The abuse was suffering.

The divorce was adversity.

There's a BIG difference.

When I was married, every day looked different on the surface, but underneath it all, it was the same cycle. Some days were awful. Some days were tolerable. Some days were even good. We celebrated birthdays, raised children, went on vacations, laughed together at times, and tried to create a normal life.

But I wasn't growing.

I wasn't making meaningful choices that moved me toward freedom.

I was surviving...every.single.day

When you're surviving, your energy goes into getting through the day. You adapt. You cope. You minimize. You explain away behavior. You convince yourself tomorrow might be different. Your world gets smaller, even if you don't realize it's happening.

I lived like that for years.

Then I filed for divorce.

People often assume that leaving is the end of the hard part. For me, it was the beginning of a completely different kind of challenge.

Suddenly, I wasn't just trying to survive someone else's behavior.
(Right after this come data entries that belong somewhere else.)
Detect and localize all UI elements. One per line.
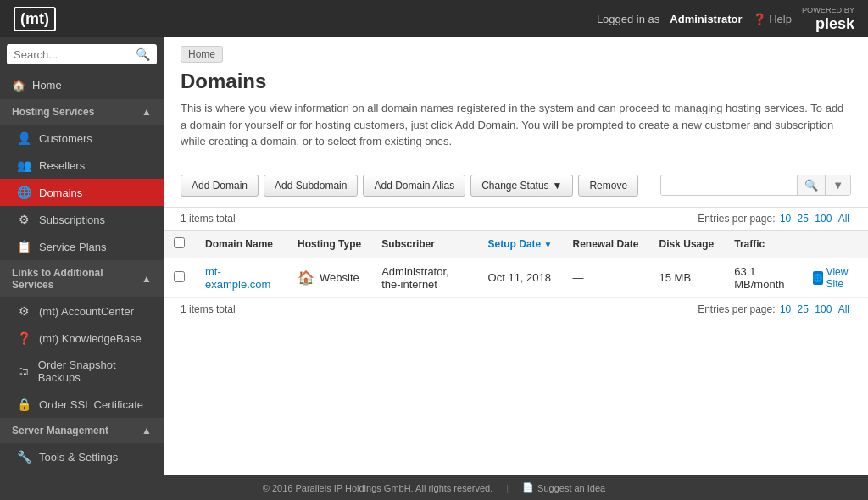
sidebar-item-resellers[interactable]: 👥 Resellers: [0, 152, 164, 179]
col-domain-name[interactable]: Domain Name: [195, 230, 287, 258]
service-plans-icon: 📋: [17, 240, 31, 253]
search-input[interactable]: [14, 48, 131, 61]
home-icon: 🏠: [12, 79, 25, 92]
sidebar-item-tools[interactable]: 🔧 Tools & Settings: [0, 443, 164, 470]
table-header-row: Domain Name Hosting Type Subscriber Setu…: [164, 230, 868, 258]
row-traffic: 63.1 MB/month: [724, 258, 802, 297]
col-disk-usage: Disk Usage: [649, 230, 725, 258]
suggest-idea-link[interactable]: 📄 Suggest an Idea: [522, 482, 605, 493]
entries-all[interactable]: All: [838, 213, 849, 225]
customers-icon: 👤: [17, 131, 31, 145]
customers-label: Customers: [39, 132, 92, 145]
subscriptions-label: Subscriptions: [39, 214, 105, 226]
sidebar-item-home[interactable]: 🏠 Home: [0, 71, 164, 99]
domains-table: Domain Name Hosting Type Subscriber Setu…: [164, 230, 868, 298]
change-status-button[interactable]: Change Status ▼: [470, 175, 573, 197]
sidebar-item-subscriptions[interactable]: ⚙ Subscriptions: [0, 206, 164, 233]
nav-right: Logged in as Administrator ❓ Help POWERE…: [597, 4, 854, 34]
entries-per-page-top: Entries per page: 10 25 100 All: [698, 213, 851, 225]
entries-10[interactable]: 10: [780, 213, 791, 225]
knowledge-base-icon: ❓: [17, 331, 31, 345]
add-subdomain-button[interactable]: Add Subdomain: [264, 175, 358, 197]
sidebar-item-service-plans[interactable]: 📋 Service Plans: [0, 233, 164, 260]
tools-icon: 🔧: [17, 450, 31, 464]
ssl-label: Order SSL Certificate: [39, 398, 143, 411]
suggest-icon: 📄: [522, 482, 534, 493]
col-traffic: Traffic: [724, 230, 802, 258]
sidebar-item-domains[interactable]: 🌐 Domains: [0, 179, 164, 206]
top-navbar: (mt) Logged in as Administrator ❓ Help P…: [0, 0, 868, 37]
add-domain-alias-button[interactable]: Add Domain Alias: [363, 175, 465, 197]
col-actions: [803, 230, 868, 258]
table-search-input[interactable]: [661, 176, 797, 195]
entries-100[interactable]: 100: [815, 213, 832, 225]
entries-all-bottom[interactable]: All: [838, 303, 849, 315]
sidebar-item-account-center[interactable]: ⚙ (mt) AccountCenter: [0, 297, 164, 325]
row-view-site: 🌐 View Site: [803, 258, 868, 297]
entries-100-bottom[interactable]: 100: [815, 303, 832, 315]
sidebar-item-ssl[interactable]: 🔒 Order SSL Certificate: [0, 391, 164, 418]
hosting-section-label: Hosting Services: [12, 106, 94, 118]
search-wrap[interactable]: 🔍: [7, 44, 157, 64]
account-center-label: (mt) AccountCenter: [39, 305, 134, 318]
sidebar-section-hosting[interactable]: Hosting Services ▲: [0, 99, 164, 125]
copyright: © 2016 Parallels IP Holdings GmbH. All r…: [263, 483, 492, 493]
hosting-type-label: Website: [320, 271, 359, 284]
view-site-link[interactable]: 🌐 View Site: [813, 266, 858, 290]
breadcrumb-home[interactable]: Home: [181, 46, 223, 63]
sidebar: 🔍 🏠 Home Hosting Services ▲ 👤 Customers …: [0, 37, 164, 475]
entries-25[interactable]: 25: [798, 213, 809, 225]
col-hosting-type: Hosting Type: [287, 230, 371, 258]
items-total-bottom: 1 items total Entries per page: 10 25 10…: [164, 298, 868, 320]
col-setup-date[interactable]: Setup Date ▼: [478, 230, 563, 258]
table-body: mt-example.com 🏠 Website Administrator, …: [164, 258, 868, 297]
links-section-chevron: ▲: [142, 273, 152, 285]
entries-25-bottom[interactable]: 25: [798, 303, 809, 315]
entries-label-bottom: Entries per page:: [698, 303, 775, 315]
account-center-icon: ⚙: [17, 304, 31, 318]
snapshot-icon: 🗂: [17, 364, 30, 378]
content-area: Home Domains This is where you view info…: [164, 37, 868, 475]
sidebar-section-links[interactable]: Links to Additional Services ▲: [0, 260, 164, 297]
page-title: Domains: [164, 66, 868, 100]
row-checkbox: [164, 258, 195, 297]
entries-10-bottom[interactable]: 10: [780, 303, 791, 315]
help-link[interactable]: ❓ Help: [753, 13, 792, 25]
knowledge-base-label: (mt) KnowledgeBase: [39, 332, 142, 345]
col-checkbox: [164, 230, 195, 258]
search-icon: 🔍: [136, 47, 150, 61]
col-renewal-date: Renewal Date: [563, 230, 649, 258]
sidebar-item-customers[interactable]: 👤 Customers: [0, 125, 164, 152]
ssl-icon: 🔒: [17, 397, 31, 411]
footer-divider: |: [506, 483, 509, 493]
resellers-label: Resellers: [39, 159, 85, 172]
domains-label: Domains: [39, 186, 82, 199]
sidebar-item-knowledge-base[interactable]: ❓ (mt) KnowledgeBase: [0, 325, 164, 352]
add-domain-button[interactable]: Add Domain: [181, 175, 259, 197]
home-label: Home: [32, 79, 62, 92]
admin-link[interactable]: Administrator: [670, 13, 742, 25]
table-search: 🔍 ▼: [660, 175, 851, 196]
col-subscriber: Subscriber: [371, 230, 477, 258]
sidebar-item-snapshot[interactable]: 🗂 Order Snapshot Backups: [0, 352, 164, 391]
domain-link[interactable]: mt-example.com: [205, 265, 270, 291]
suggest-label: Suggest an Idea: [537, 483, 605, 493]
row-hosting-type: 🏠 Website: [287, 258, 371, 297]
table-search-expand[interactable]: ▼: [825, 175, 850, 195]
row-domain: mt-example.com: [195, 258, 287, 297]
row-renewal-date: —: [563, 258, 649, 297]
search-box: 🔍: [0, 37, 164, 71]
server-section-chevron: ▲: [142, 425, 152, 436]
change-status-label: Change Status: [481, 180, 548, 192]
table-search-icon[interactable]: 🔍: [797, 175, 825, 195]
select-all-checkbox[interactable]: [174, 237, 185, 248]
sidebar-section-server[interactable]: Server Management ▲: [0, 418, 164, 443]
row-subscriber: Administrator, the-internet: [371, 258, 477, 297]
row-select-checkbox[interactable]: [174, 271, 185, 282]
page-footer: © 2016 Parallels IP Holdings GmbH. All r…: [0, 475, 868, 500]
items-count-top: 1 items total: [181, 213, 236, 225]
website-icon: 🏠: [298, 269, 314, 286]
resellers-icon: 👥: [17, 158, 31, 172]
links-section-label: Links to Additional Services: [12, 267, 142, 291]
remove-button[interactable]: Remove: [578, 175, 638, 197]
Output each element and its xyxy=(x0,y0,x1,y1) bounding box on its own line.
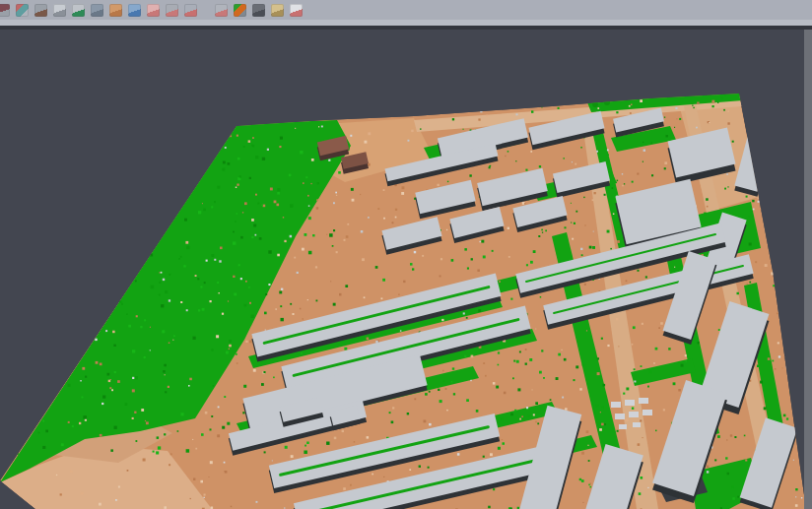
terrain-icon[interactable] xyxy=(34,4,47,17)
scene-3d-render[interactable] xyxy=(0,30,812,509)
report-icon[interactable] xyxy=(290,4,303,17)
grid-select-icon[interactable] xyxy=(215,4,228,17)
viewport-3d[interactable] xyxy=(0,30,812,509)
markers-icon[interactable] xyxy=(53,4,66,17)
point-cloud-icon[interactable] xyxy=(91,4,103,17)
classification-view-icon[interactable] xyxy=(234,4,246,17)
project-icon[interactable] xyxy=(0,4,10,17)
mesh-tool-icon[interactable] xyxy=(271,4,284,17)
toolbar xyxy=(0,0,812,20)
sphere-view-icon[interactable] xyxy=(252,4,265,17)
globe-icon[interactable] xyxy=(128,4,141,17)
region-select-icon[interactable] xyxy=(184,4,197,17)
dem-icon[interactable] xyxy=(72,4,85,17)
navigation-icon[interactable] xyxy=(16,4,29,17)
window-right-edge xyxy=(804,30,812,509)
attribute-table-icon[interactable] xyxy=(147,4,160,17)
ring-tool-icon[interactable] xyxy=(166,4,178,17)
orthophoto-icon[interactable] xyxy=(109,4,122,17)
I had to learn how to survive my own fears.

I had to make decisions when I wasn't confident.

I had to sign legal documents while questioning whether I was making the biggest mistake of my life.

I had to listen to people who didn't understand my decision.

I had to watch my children struggle with changes I never wanted them to experience.

I had to build a life I had never built before.

I had to learn how to manage money differently, make difficult parenting decisions on my own, establish boundaries that felt uncomfortable, and trust myself after years of believing my own judgment couldn't be trusted.

Every single one of those moments required a choice.

THAT is overcoming adversity...

Adversity asks something of you.

It demands that you become someone you weren't before.

It invites growth, but it doesn't guarantee it.

That's the part I think people misunderstand.

Simply living through something difficult doesn't automatically change you.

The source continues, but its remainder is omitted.